Our Barkley had a splenectomy when he was over 12. We were extra careful with him until his incision healed and he was upset because he wanted to resume normal activity around day 3 post op. He loved walking and we walked long distances! He was going over barriers to jump on the sofa and climb stairs too. Finally in desperation I booked a consult with the clinic's sports med veterinarian and she said to build him up, but stick close to home in case there was an issue with him. We had a hemangiosarcoma diagnosis, which you hopefully won't have, so we were always concerned about a bleed out elsewhere with the cancer. 

One thing we did to build his hct was supplement with a syrupy formula called Pet Tinic (by Virbac)-- it's iron and B vitamins in a corn syrup liquid that I measured and put on top of his kibble to encourage him to eat. He didn't need encouragement, but he loved that stuff! His hct climbed steadily until the very last day or so. 

We built him up to about 2 miles per day before the cancer got him, nice brisk paced walks, no running. I'm not a runner so I don't know if that is advisable or not for a spleenless dog. 

You will be surprised how well these spleenless dogs recover and want to resume life. Since they no longer have spleens you'll want to be careful so their immunity isn't compromised or threatened (keeping them away from sick animals for example).
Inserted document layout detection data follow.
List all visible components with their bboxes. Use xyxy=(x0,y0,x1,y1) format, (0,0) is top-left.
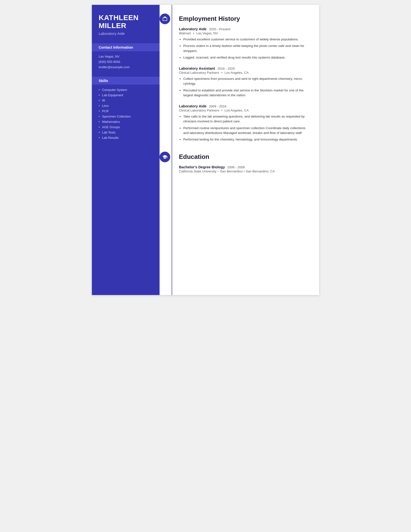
job-header: Laboratory Aide2020 - Present xyxy=(179,27,309,31)
employment-title: Employment History xyxy=(179,14,309,22)
employment-section: Employment History Laboratory Aide2020 -… xyxy=(179,14,309,142)
job-title: Laboratory Aide xyxy=(179,27,206,31)
bullet-item: Performed testing for the chemistry, hem… xyxy=(183,137,309,142)
skill-item: Lims xyxy=(99,104,153,108)
job-dates: 2016 - 2020 xyxy=(217,67,235,70)
job-bullets: Take calls to the lab answering question… xyxy=(179,114,309,142)
contact-phone: (630) 555-4540 xyxy=(99,60,153,64)
skill-item: AGE Groups xyxy=(99,125,153,129)
briefcase-icon xyxy=(162,16,168,21)
job-item: Laboratory Aide2020 - PresentWalmart • L… xyxy=(179,27,309,60)
education-title: Education xyxy=(179,152,309,161)
edu-item: Bachelor's Degree Biology2006 - 2009Cali… xyxy=(179,165,309,173)
job-header: Laboratory Aide2009 - 2016 xyxy=(179,104,309,108)
job-dates: 2020 - Present xyxy=(209,27,230,31)
edu-school: California State University – San Bernar… xyxy=(179,170,309,173)
bullet-item: Process orders in a timely fashion while… xyxy=(183,44,309,53)
skill-item: PCR xyxy=(99,109,153,113)
skill-item: Lab Tests xyxy=(99,131,153,134)
skill-item: Lab Results xyxy=(99,136,153,140)
graduation-icon xyxy=(162,154,168,160)
skill-item: Specimen Collection xyxy=(99,115,153,118)
job-bullets: Provided excellent customer service to c… xyxy=(179,37,309,60)
contact-location: Las Vegas, NV xyxy=(99,55,153,58)
jobs-container: Laboratory Aide2020 - PresentWalmart • L… xyxy=(179,27,309,142)
employment-icon xyxy=(159,14,170,24)
bullet-item: Logged, scanned, and verified drug test … xyxy=(183,55,309,60)
contact-info: Las Vegas, NV (630) 555-4540 kmiller@exa… xyxy=(99,55,153,69)
edu-degree: Bachelor's Degree Biology xyxy=(179,165,225,169)
job-company: Walmart • Las Vegas, NV xyxy=(179,31,309,35)
job-company: Clinical Laboratory Partners • Los Angel… xyxy=(179,109,309,112)
edu-container: Bachelor's Degree Biology2006 - 2009Cali… xyxy=(179,165,309,173)
job-title: Laboratory Assistant xyxy=(179,66,215,70)
bullet-item: Collect specimens from processors and se… xyxy=(183,76,309,86)
job-dates: 2009 - 2016 xyxy=(209,104,226,108)
timeline-line xyxy=(172,5,172,295)
skills-section: Computer SystemLab EquipmentIRLimsPCRSpe… xyxy=(99,88,153,140)
job-item: Laboratory Aide2009 - 2016Clinical Labor… xyxy=(179,104,309,142)
bullet-item: Recruited to establish and provide stat … xyxy=(183,88,309,98)
resume-container: KATHLEEN MILLER Laboratory Aide Contact … xyxy=(92,5,319,295)
edu-dates: 2006 - 2009 xyxy=(227,165,245,169)
skills-header: Skills xyxy=(92,77,159,85)
education-icon xyxy=(159,152,170,162)
candidate-title: Laboratory Aide xyxy=(99,31,153,36)
skills-list: Computer SystemLab EquipmentIRLimsPCRSpe… xyxy=(99,88,153,140)
sidebar: KATHLEEN MILLER Laboratory Aide Contact … xyxy=(92,5,159,295)
skill-item: IR xyxy=(99,99,153,102)
contact-email: kmiller@example.com xyxy=(99,65,153,69)
skill-item: Lab Equipment xyxy=(99,93,153,97)
job-item: Laboratory Assistant2016 - 2020Clinical … xyxy=(179,66,309,98)
job-title: Laboratory Aide xyxy=(179,104,206,108)
skill-item: Mathematics xyxy=(99,120,153,124)
job-header: Laboratory Assistant2016 - 2020 xyxy=(179,66,309,70)
bullet-item: Performed routine venipuntures and speci… xyxy=(183,126,309,136)
skill-item: Computer System xyxy=(99,88,153,92)
main-content: Employment History Laboratory Aide2020 -… xyxy=(159,5,319,295)
bullet-item: Provided excellent customer service to c… xyxy=(183,37,309,42)
candidate-name: KATHLEEN MILLER xyxy=(99,14,153,29)
job-bullets: Collect specimens from processors and se… xyxy=(179,76,309,98)
contact-info-header: Contact Information xyxy=(92,43,159,51)
bullet-item: Take calls to the lab answering question… xyxy=(183,114,309,124)
edu-header: Bachelor's Degree Biology2006 - 2009 xyxy=(179,165,309,169)
job-company: Clinical Laboratory Partners • Los Angel… xyxy=(179,71,309,75)
education-section: Education Bachelor's Degree Biology2006 … xyxy=(179,152,309,173)
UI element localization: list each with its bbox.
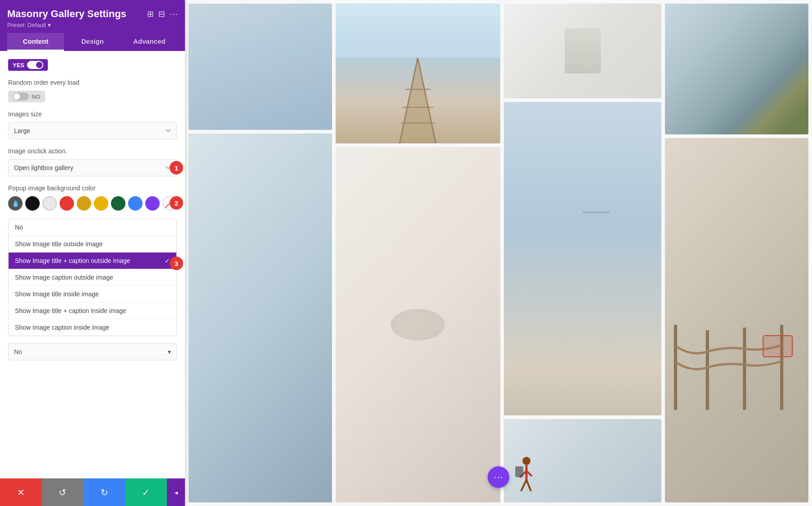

ETA-- just saw you got a benign diagnosis-- that's FANTASTIC!!!!


----------



## Claire's Friend

Best news ever !!!! My first Golden had her spleen out at 12, it was also a hematoma. But she developed DIC, so the week after was touch and go. After that, she made a complete recovery. I think it aged her a bit, she started going grey after that. She really didn't start slowing down until 14 and I lost her just after her 15th birthday. Again I am so happy for you.
This is Kay Cee about 2 months after the operation.


----------



## Jennifer1

Thanks everyone
He's doing really great for only being 4 days post surgery. I have the couch cushions propped up to keep him off of the couch. My vet said I coukd do short leash walks with him if he gets too restless, but I want to wait until his hematocrit gets to a better level before I consider that stuff. I'm sleeping on the couch still-he normally sleeps up in my bed and I could lift him up but I'd be concerned about him jumping out in the middle of the night. Another great reason for crate training-you can sleep in your bed if your dog ever needs surgery!!


----------



## Rainheart

No advice but I wanted to say I am so glad to hear about the benign diagnosis!! Alright! Glad he is doing well!!


----------



## GoldensGirl

So happy for your good news! Last July we got similar news for our 12 year old Joker. His half-brother Charlie lived 6+ years without his spleen and with no notable ill effects. We love our wooden steps that help the dogs on and off the sofa - when they will deign to use them. Otherwise, sofas are made for sleeping with our fur kids. They would certainly do the same for us.


----------



## Penny and Barneys Mum

Hi, so pleased to hear the results of your dogs splenectomy  Our female golden Penny had her spleen removed in January of this year. Her results showed hers was benign and she made a good recovery. It slowed her down a lot, she can't go for really long walks anymore and soon gets tired but she is normal in every other way and really happy. 

However, our male golden Barney, had his spleen removed two days ago because his started to bleed and when scanned showed a tumour (still waiting for the results) He is doing really well (fingers crossed it stays that way) He has trouble settling down and walks about making little noises quite a bit, but is still nagging us for walks (which he isn't getting as yet at two days post op) 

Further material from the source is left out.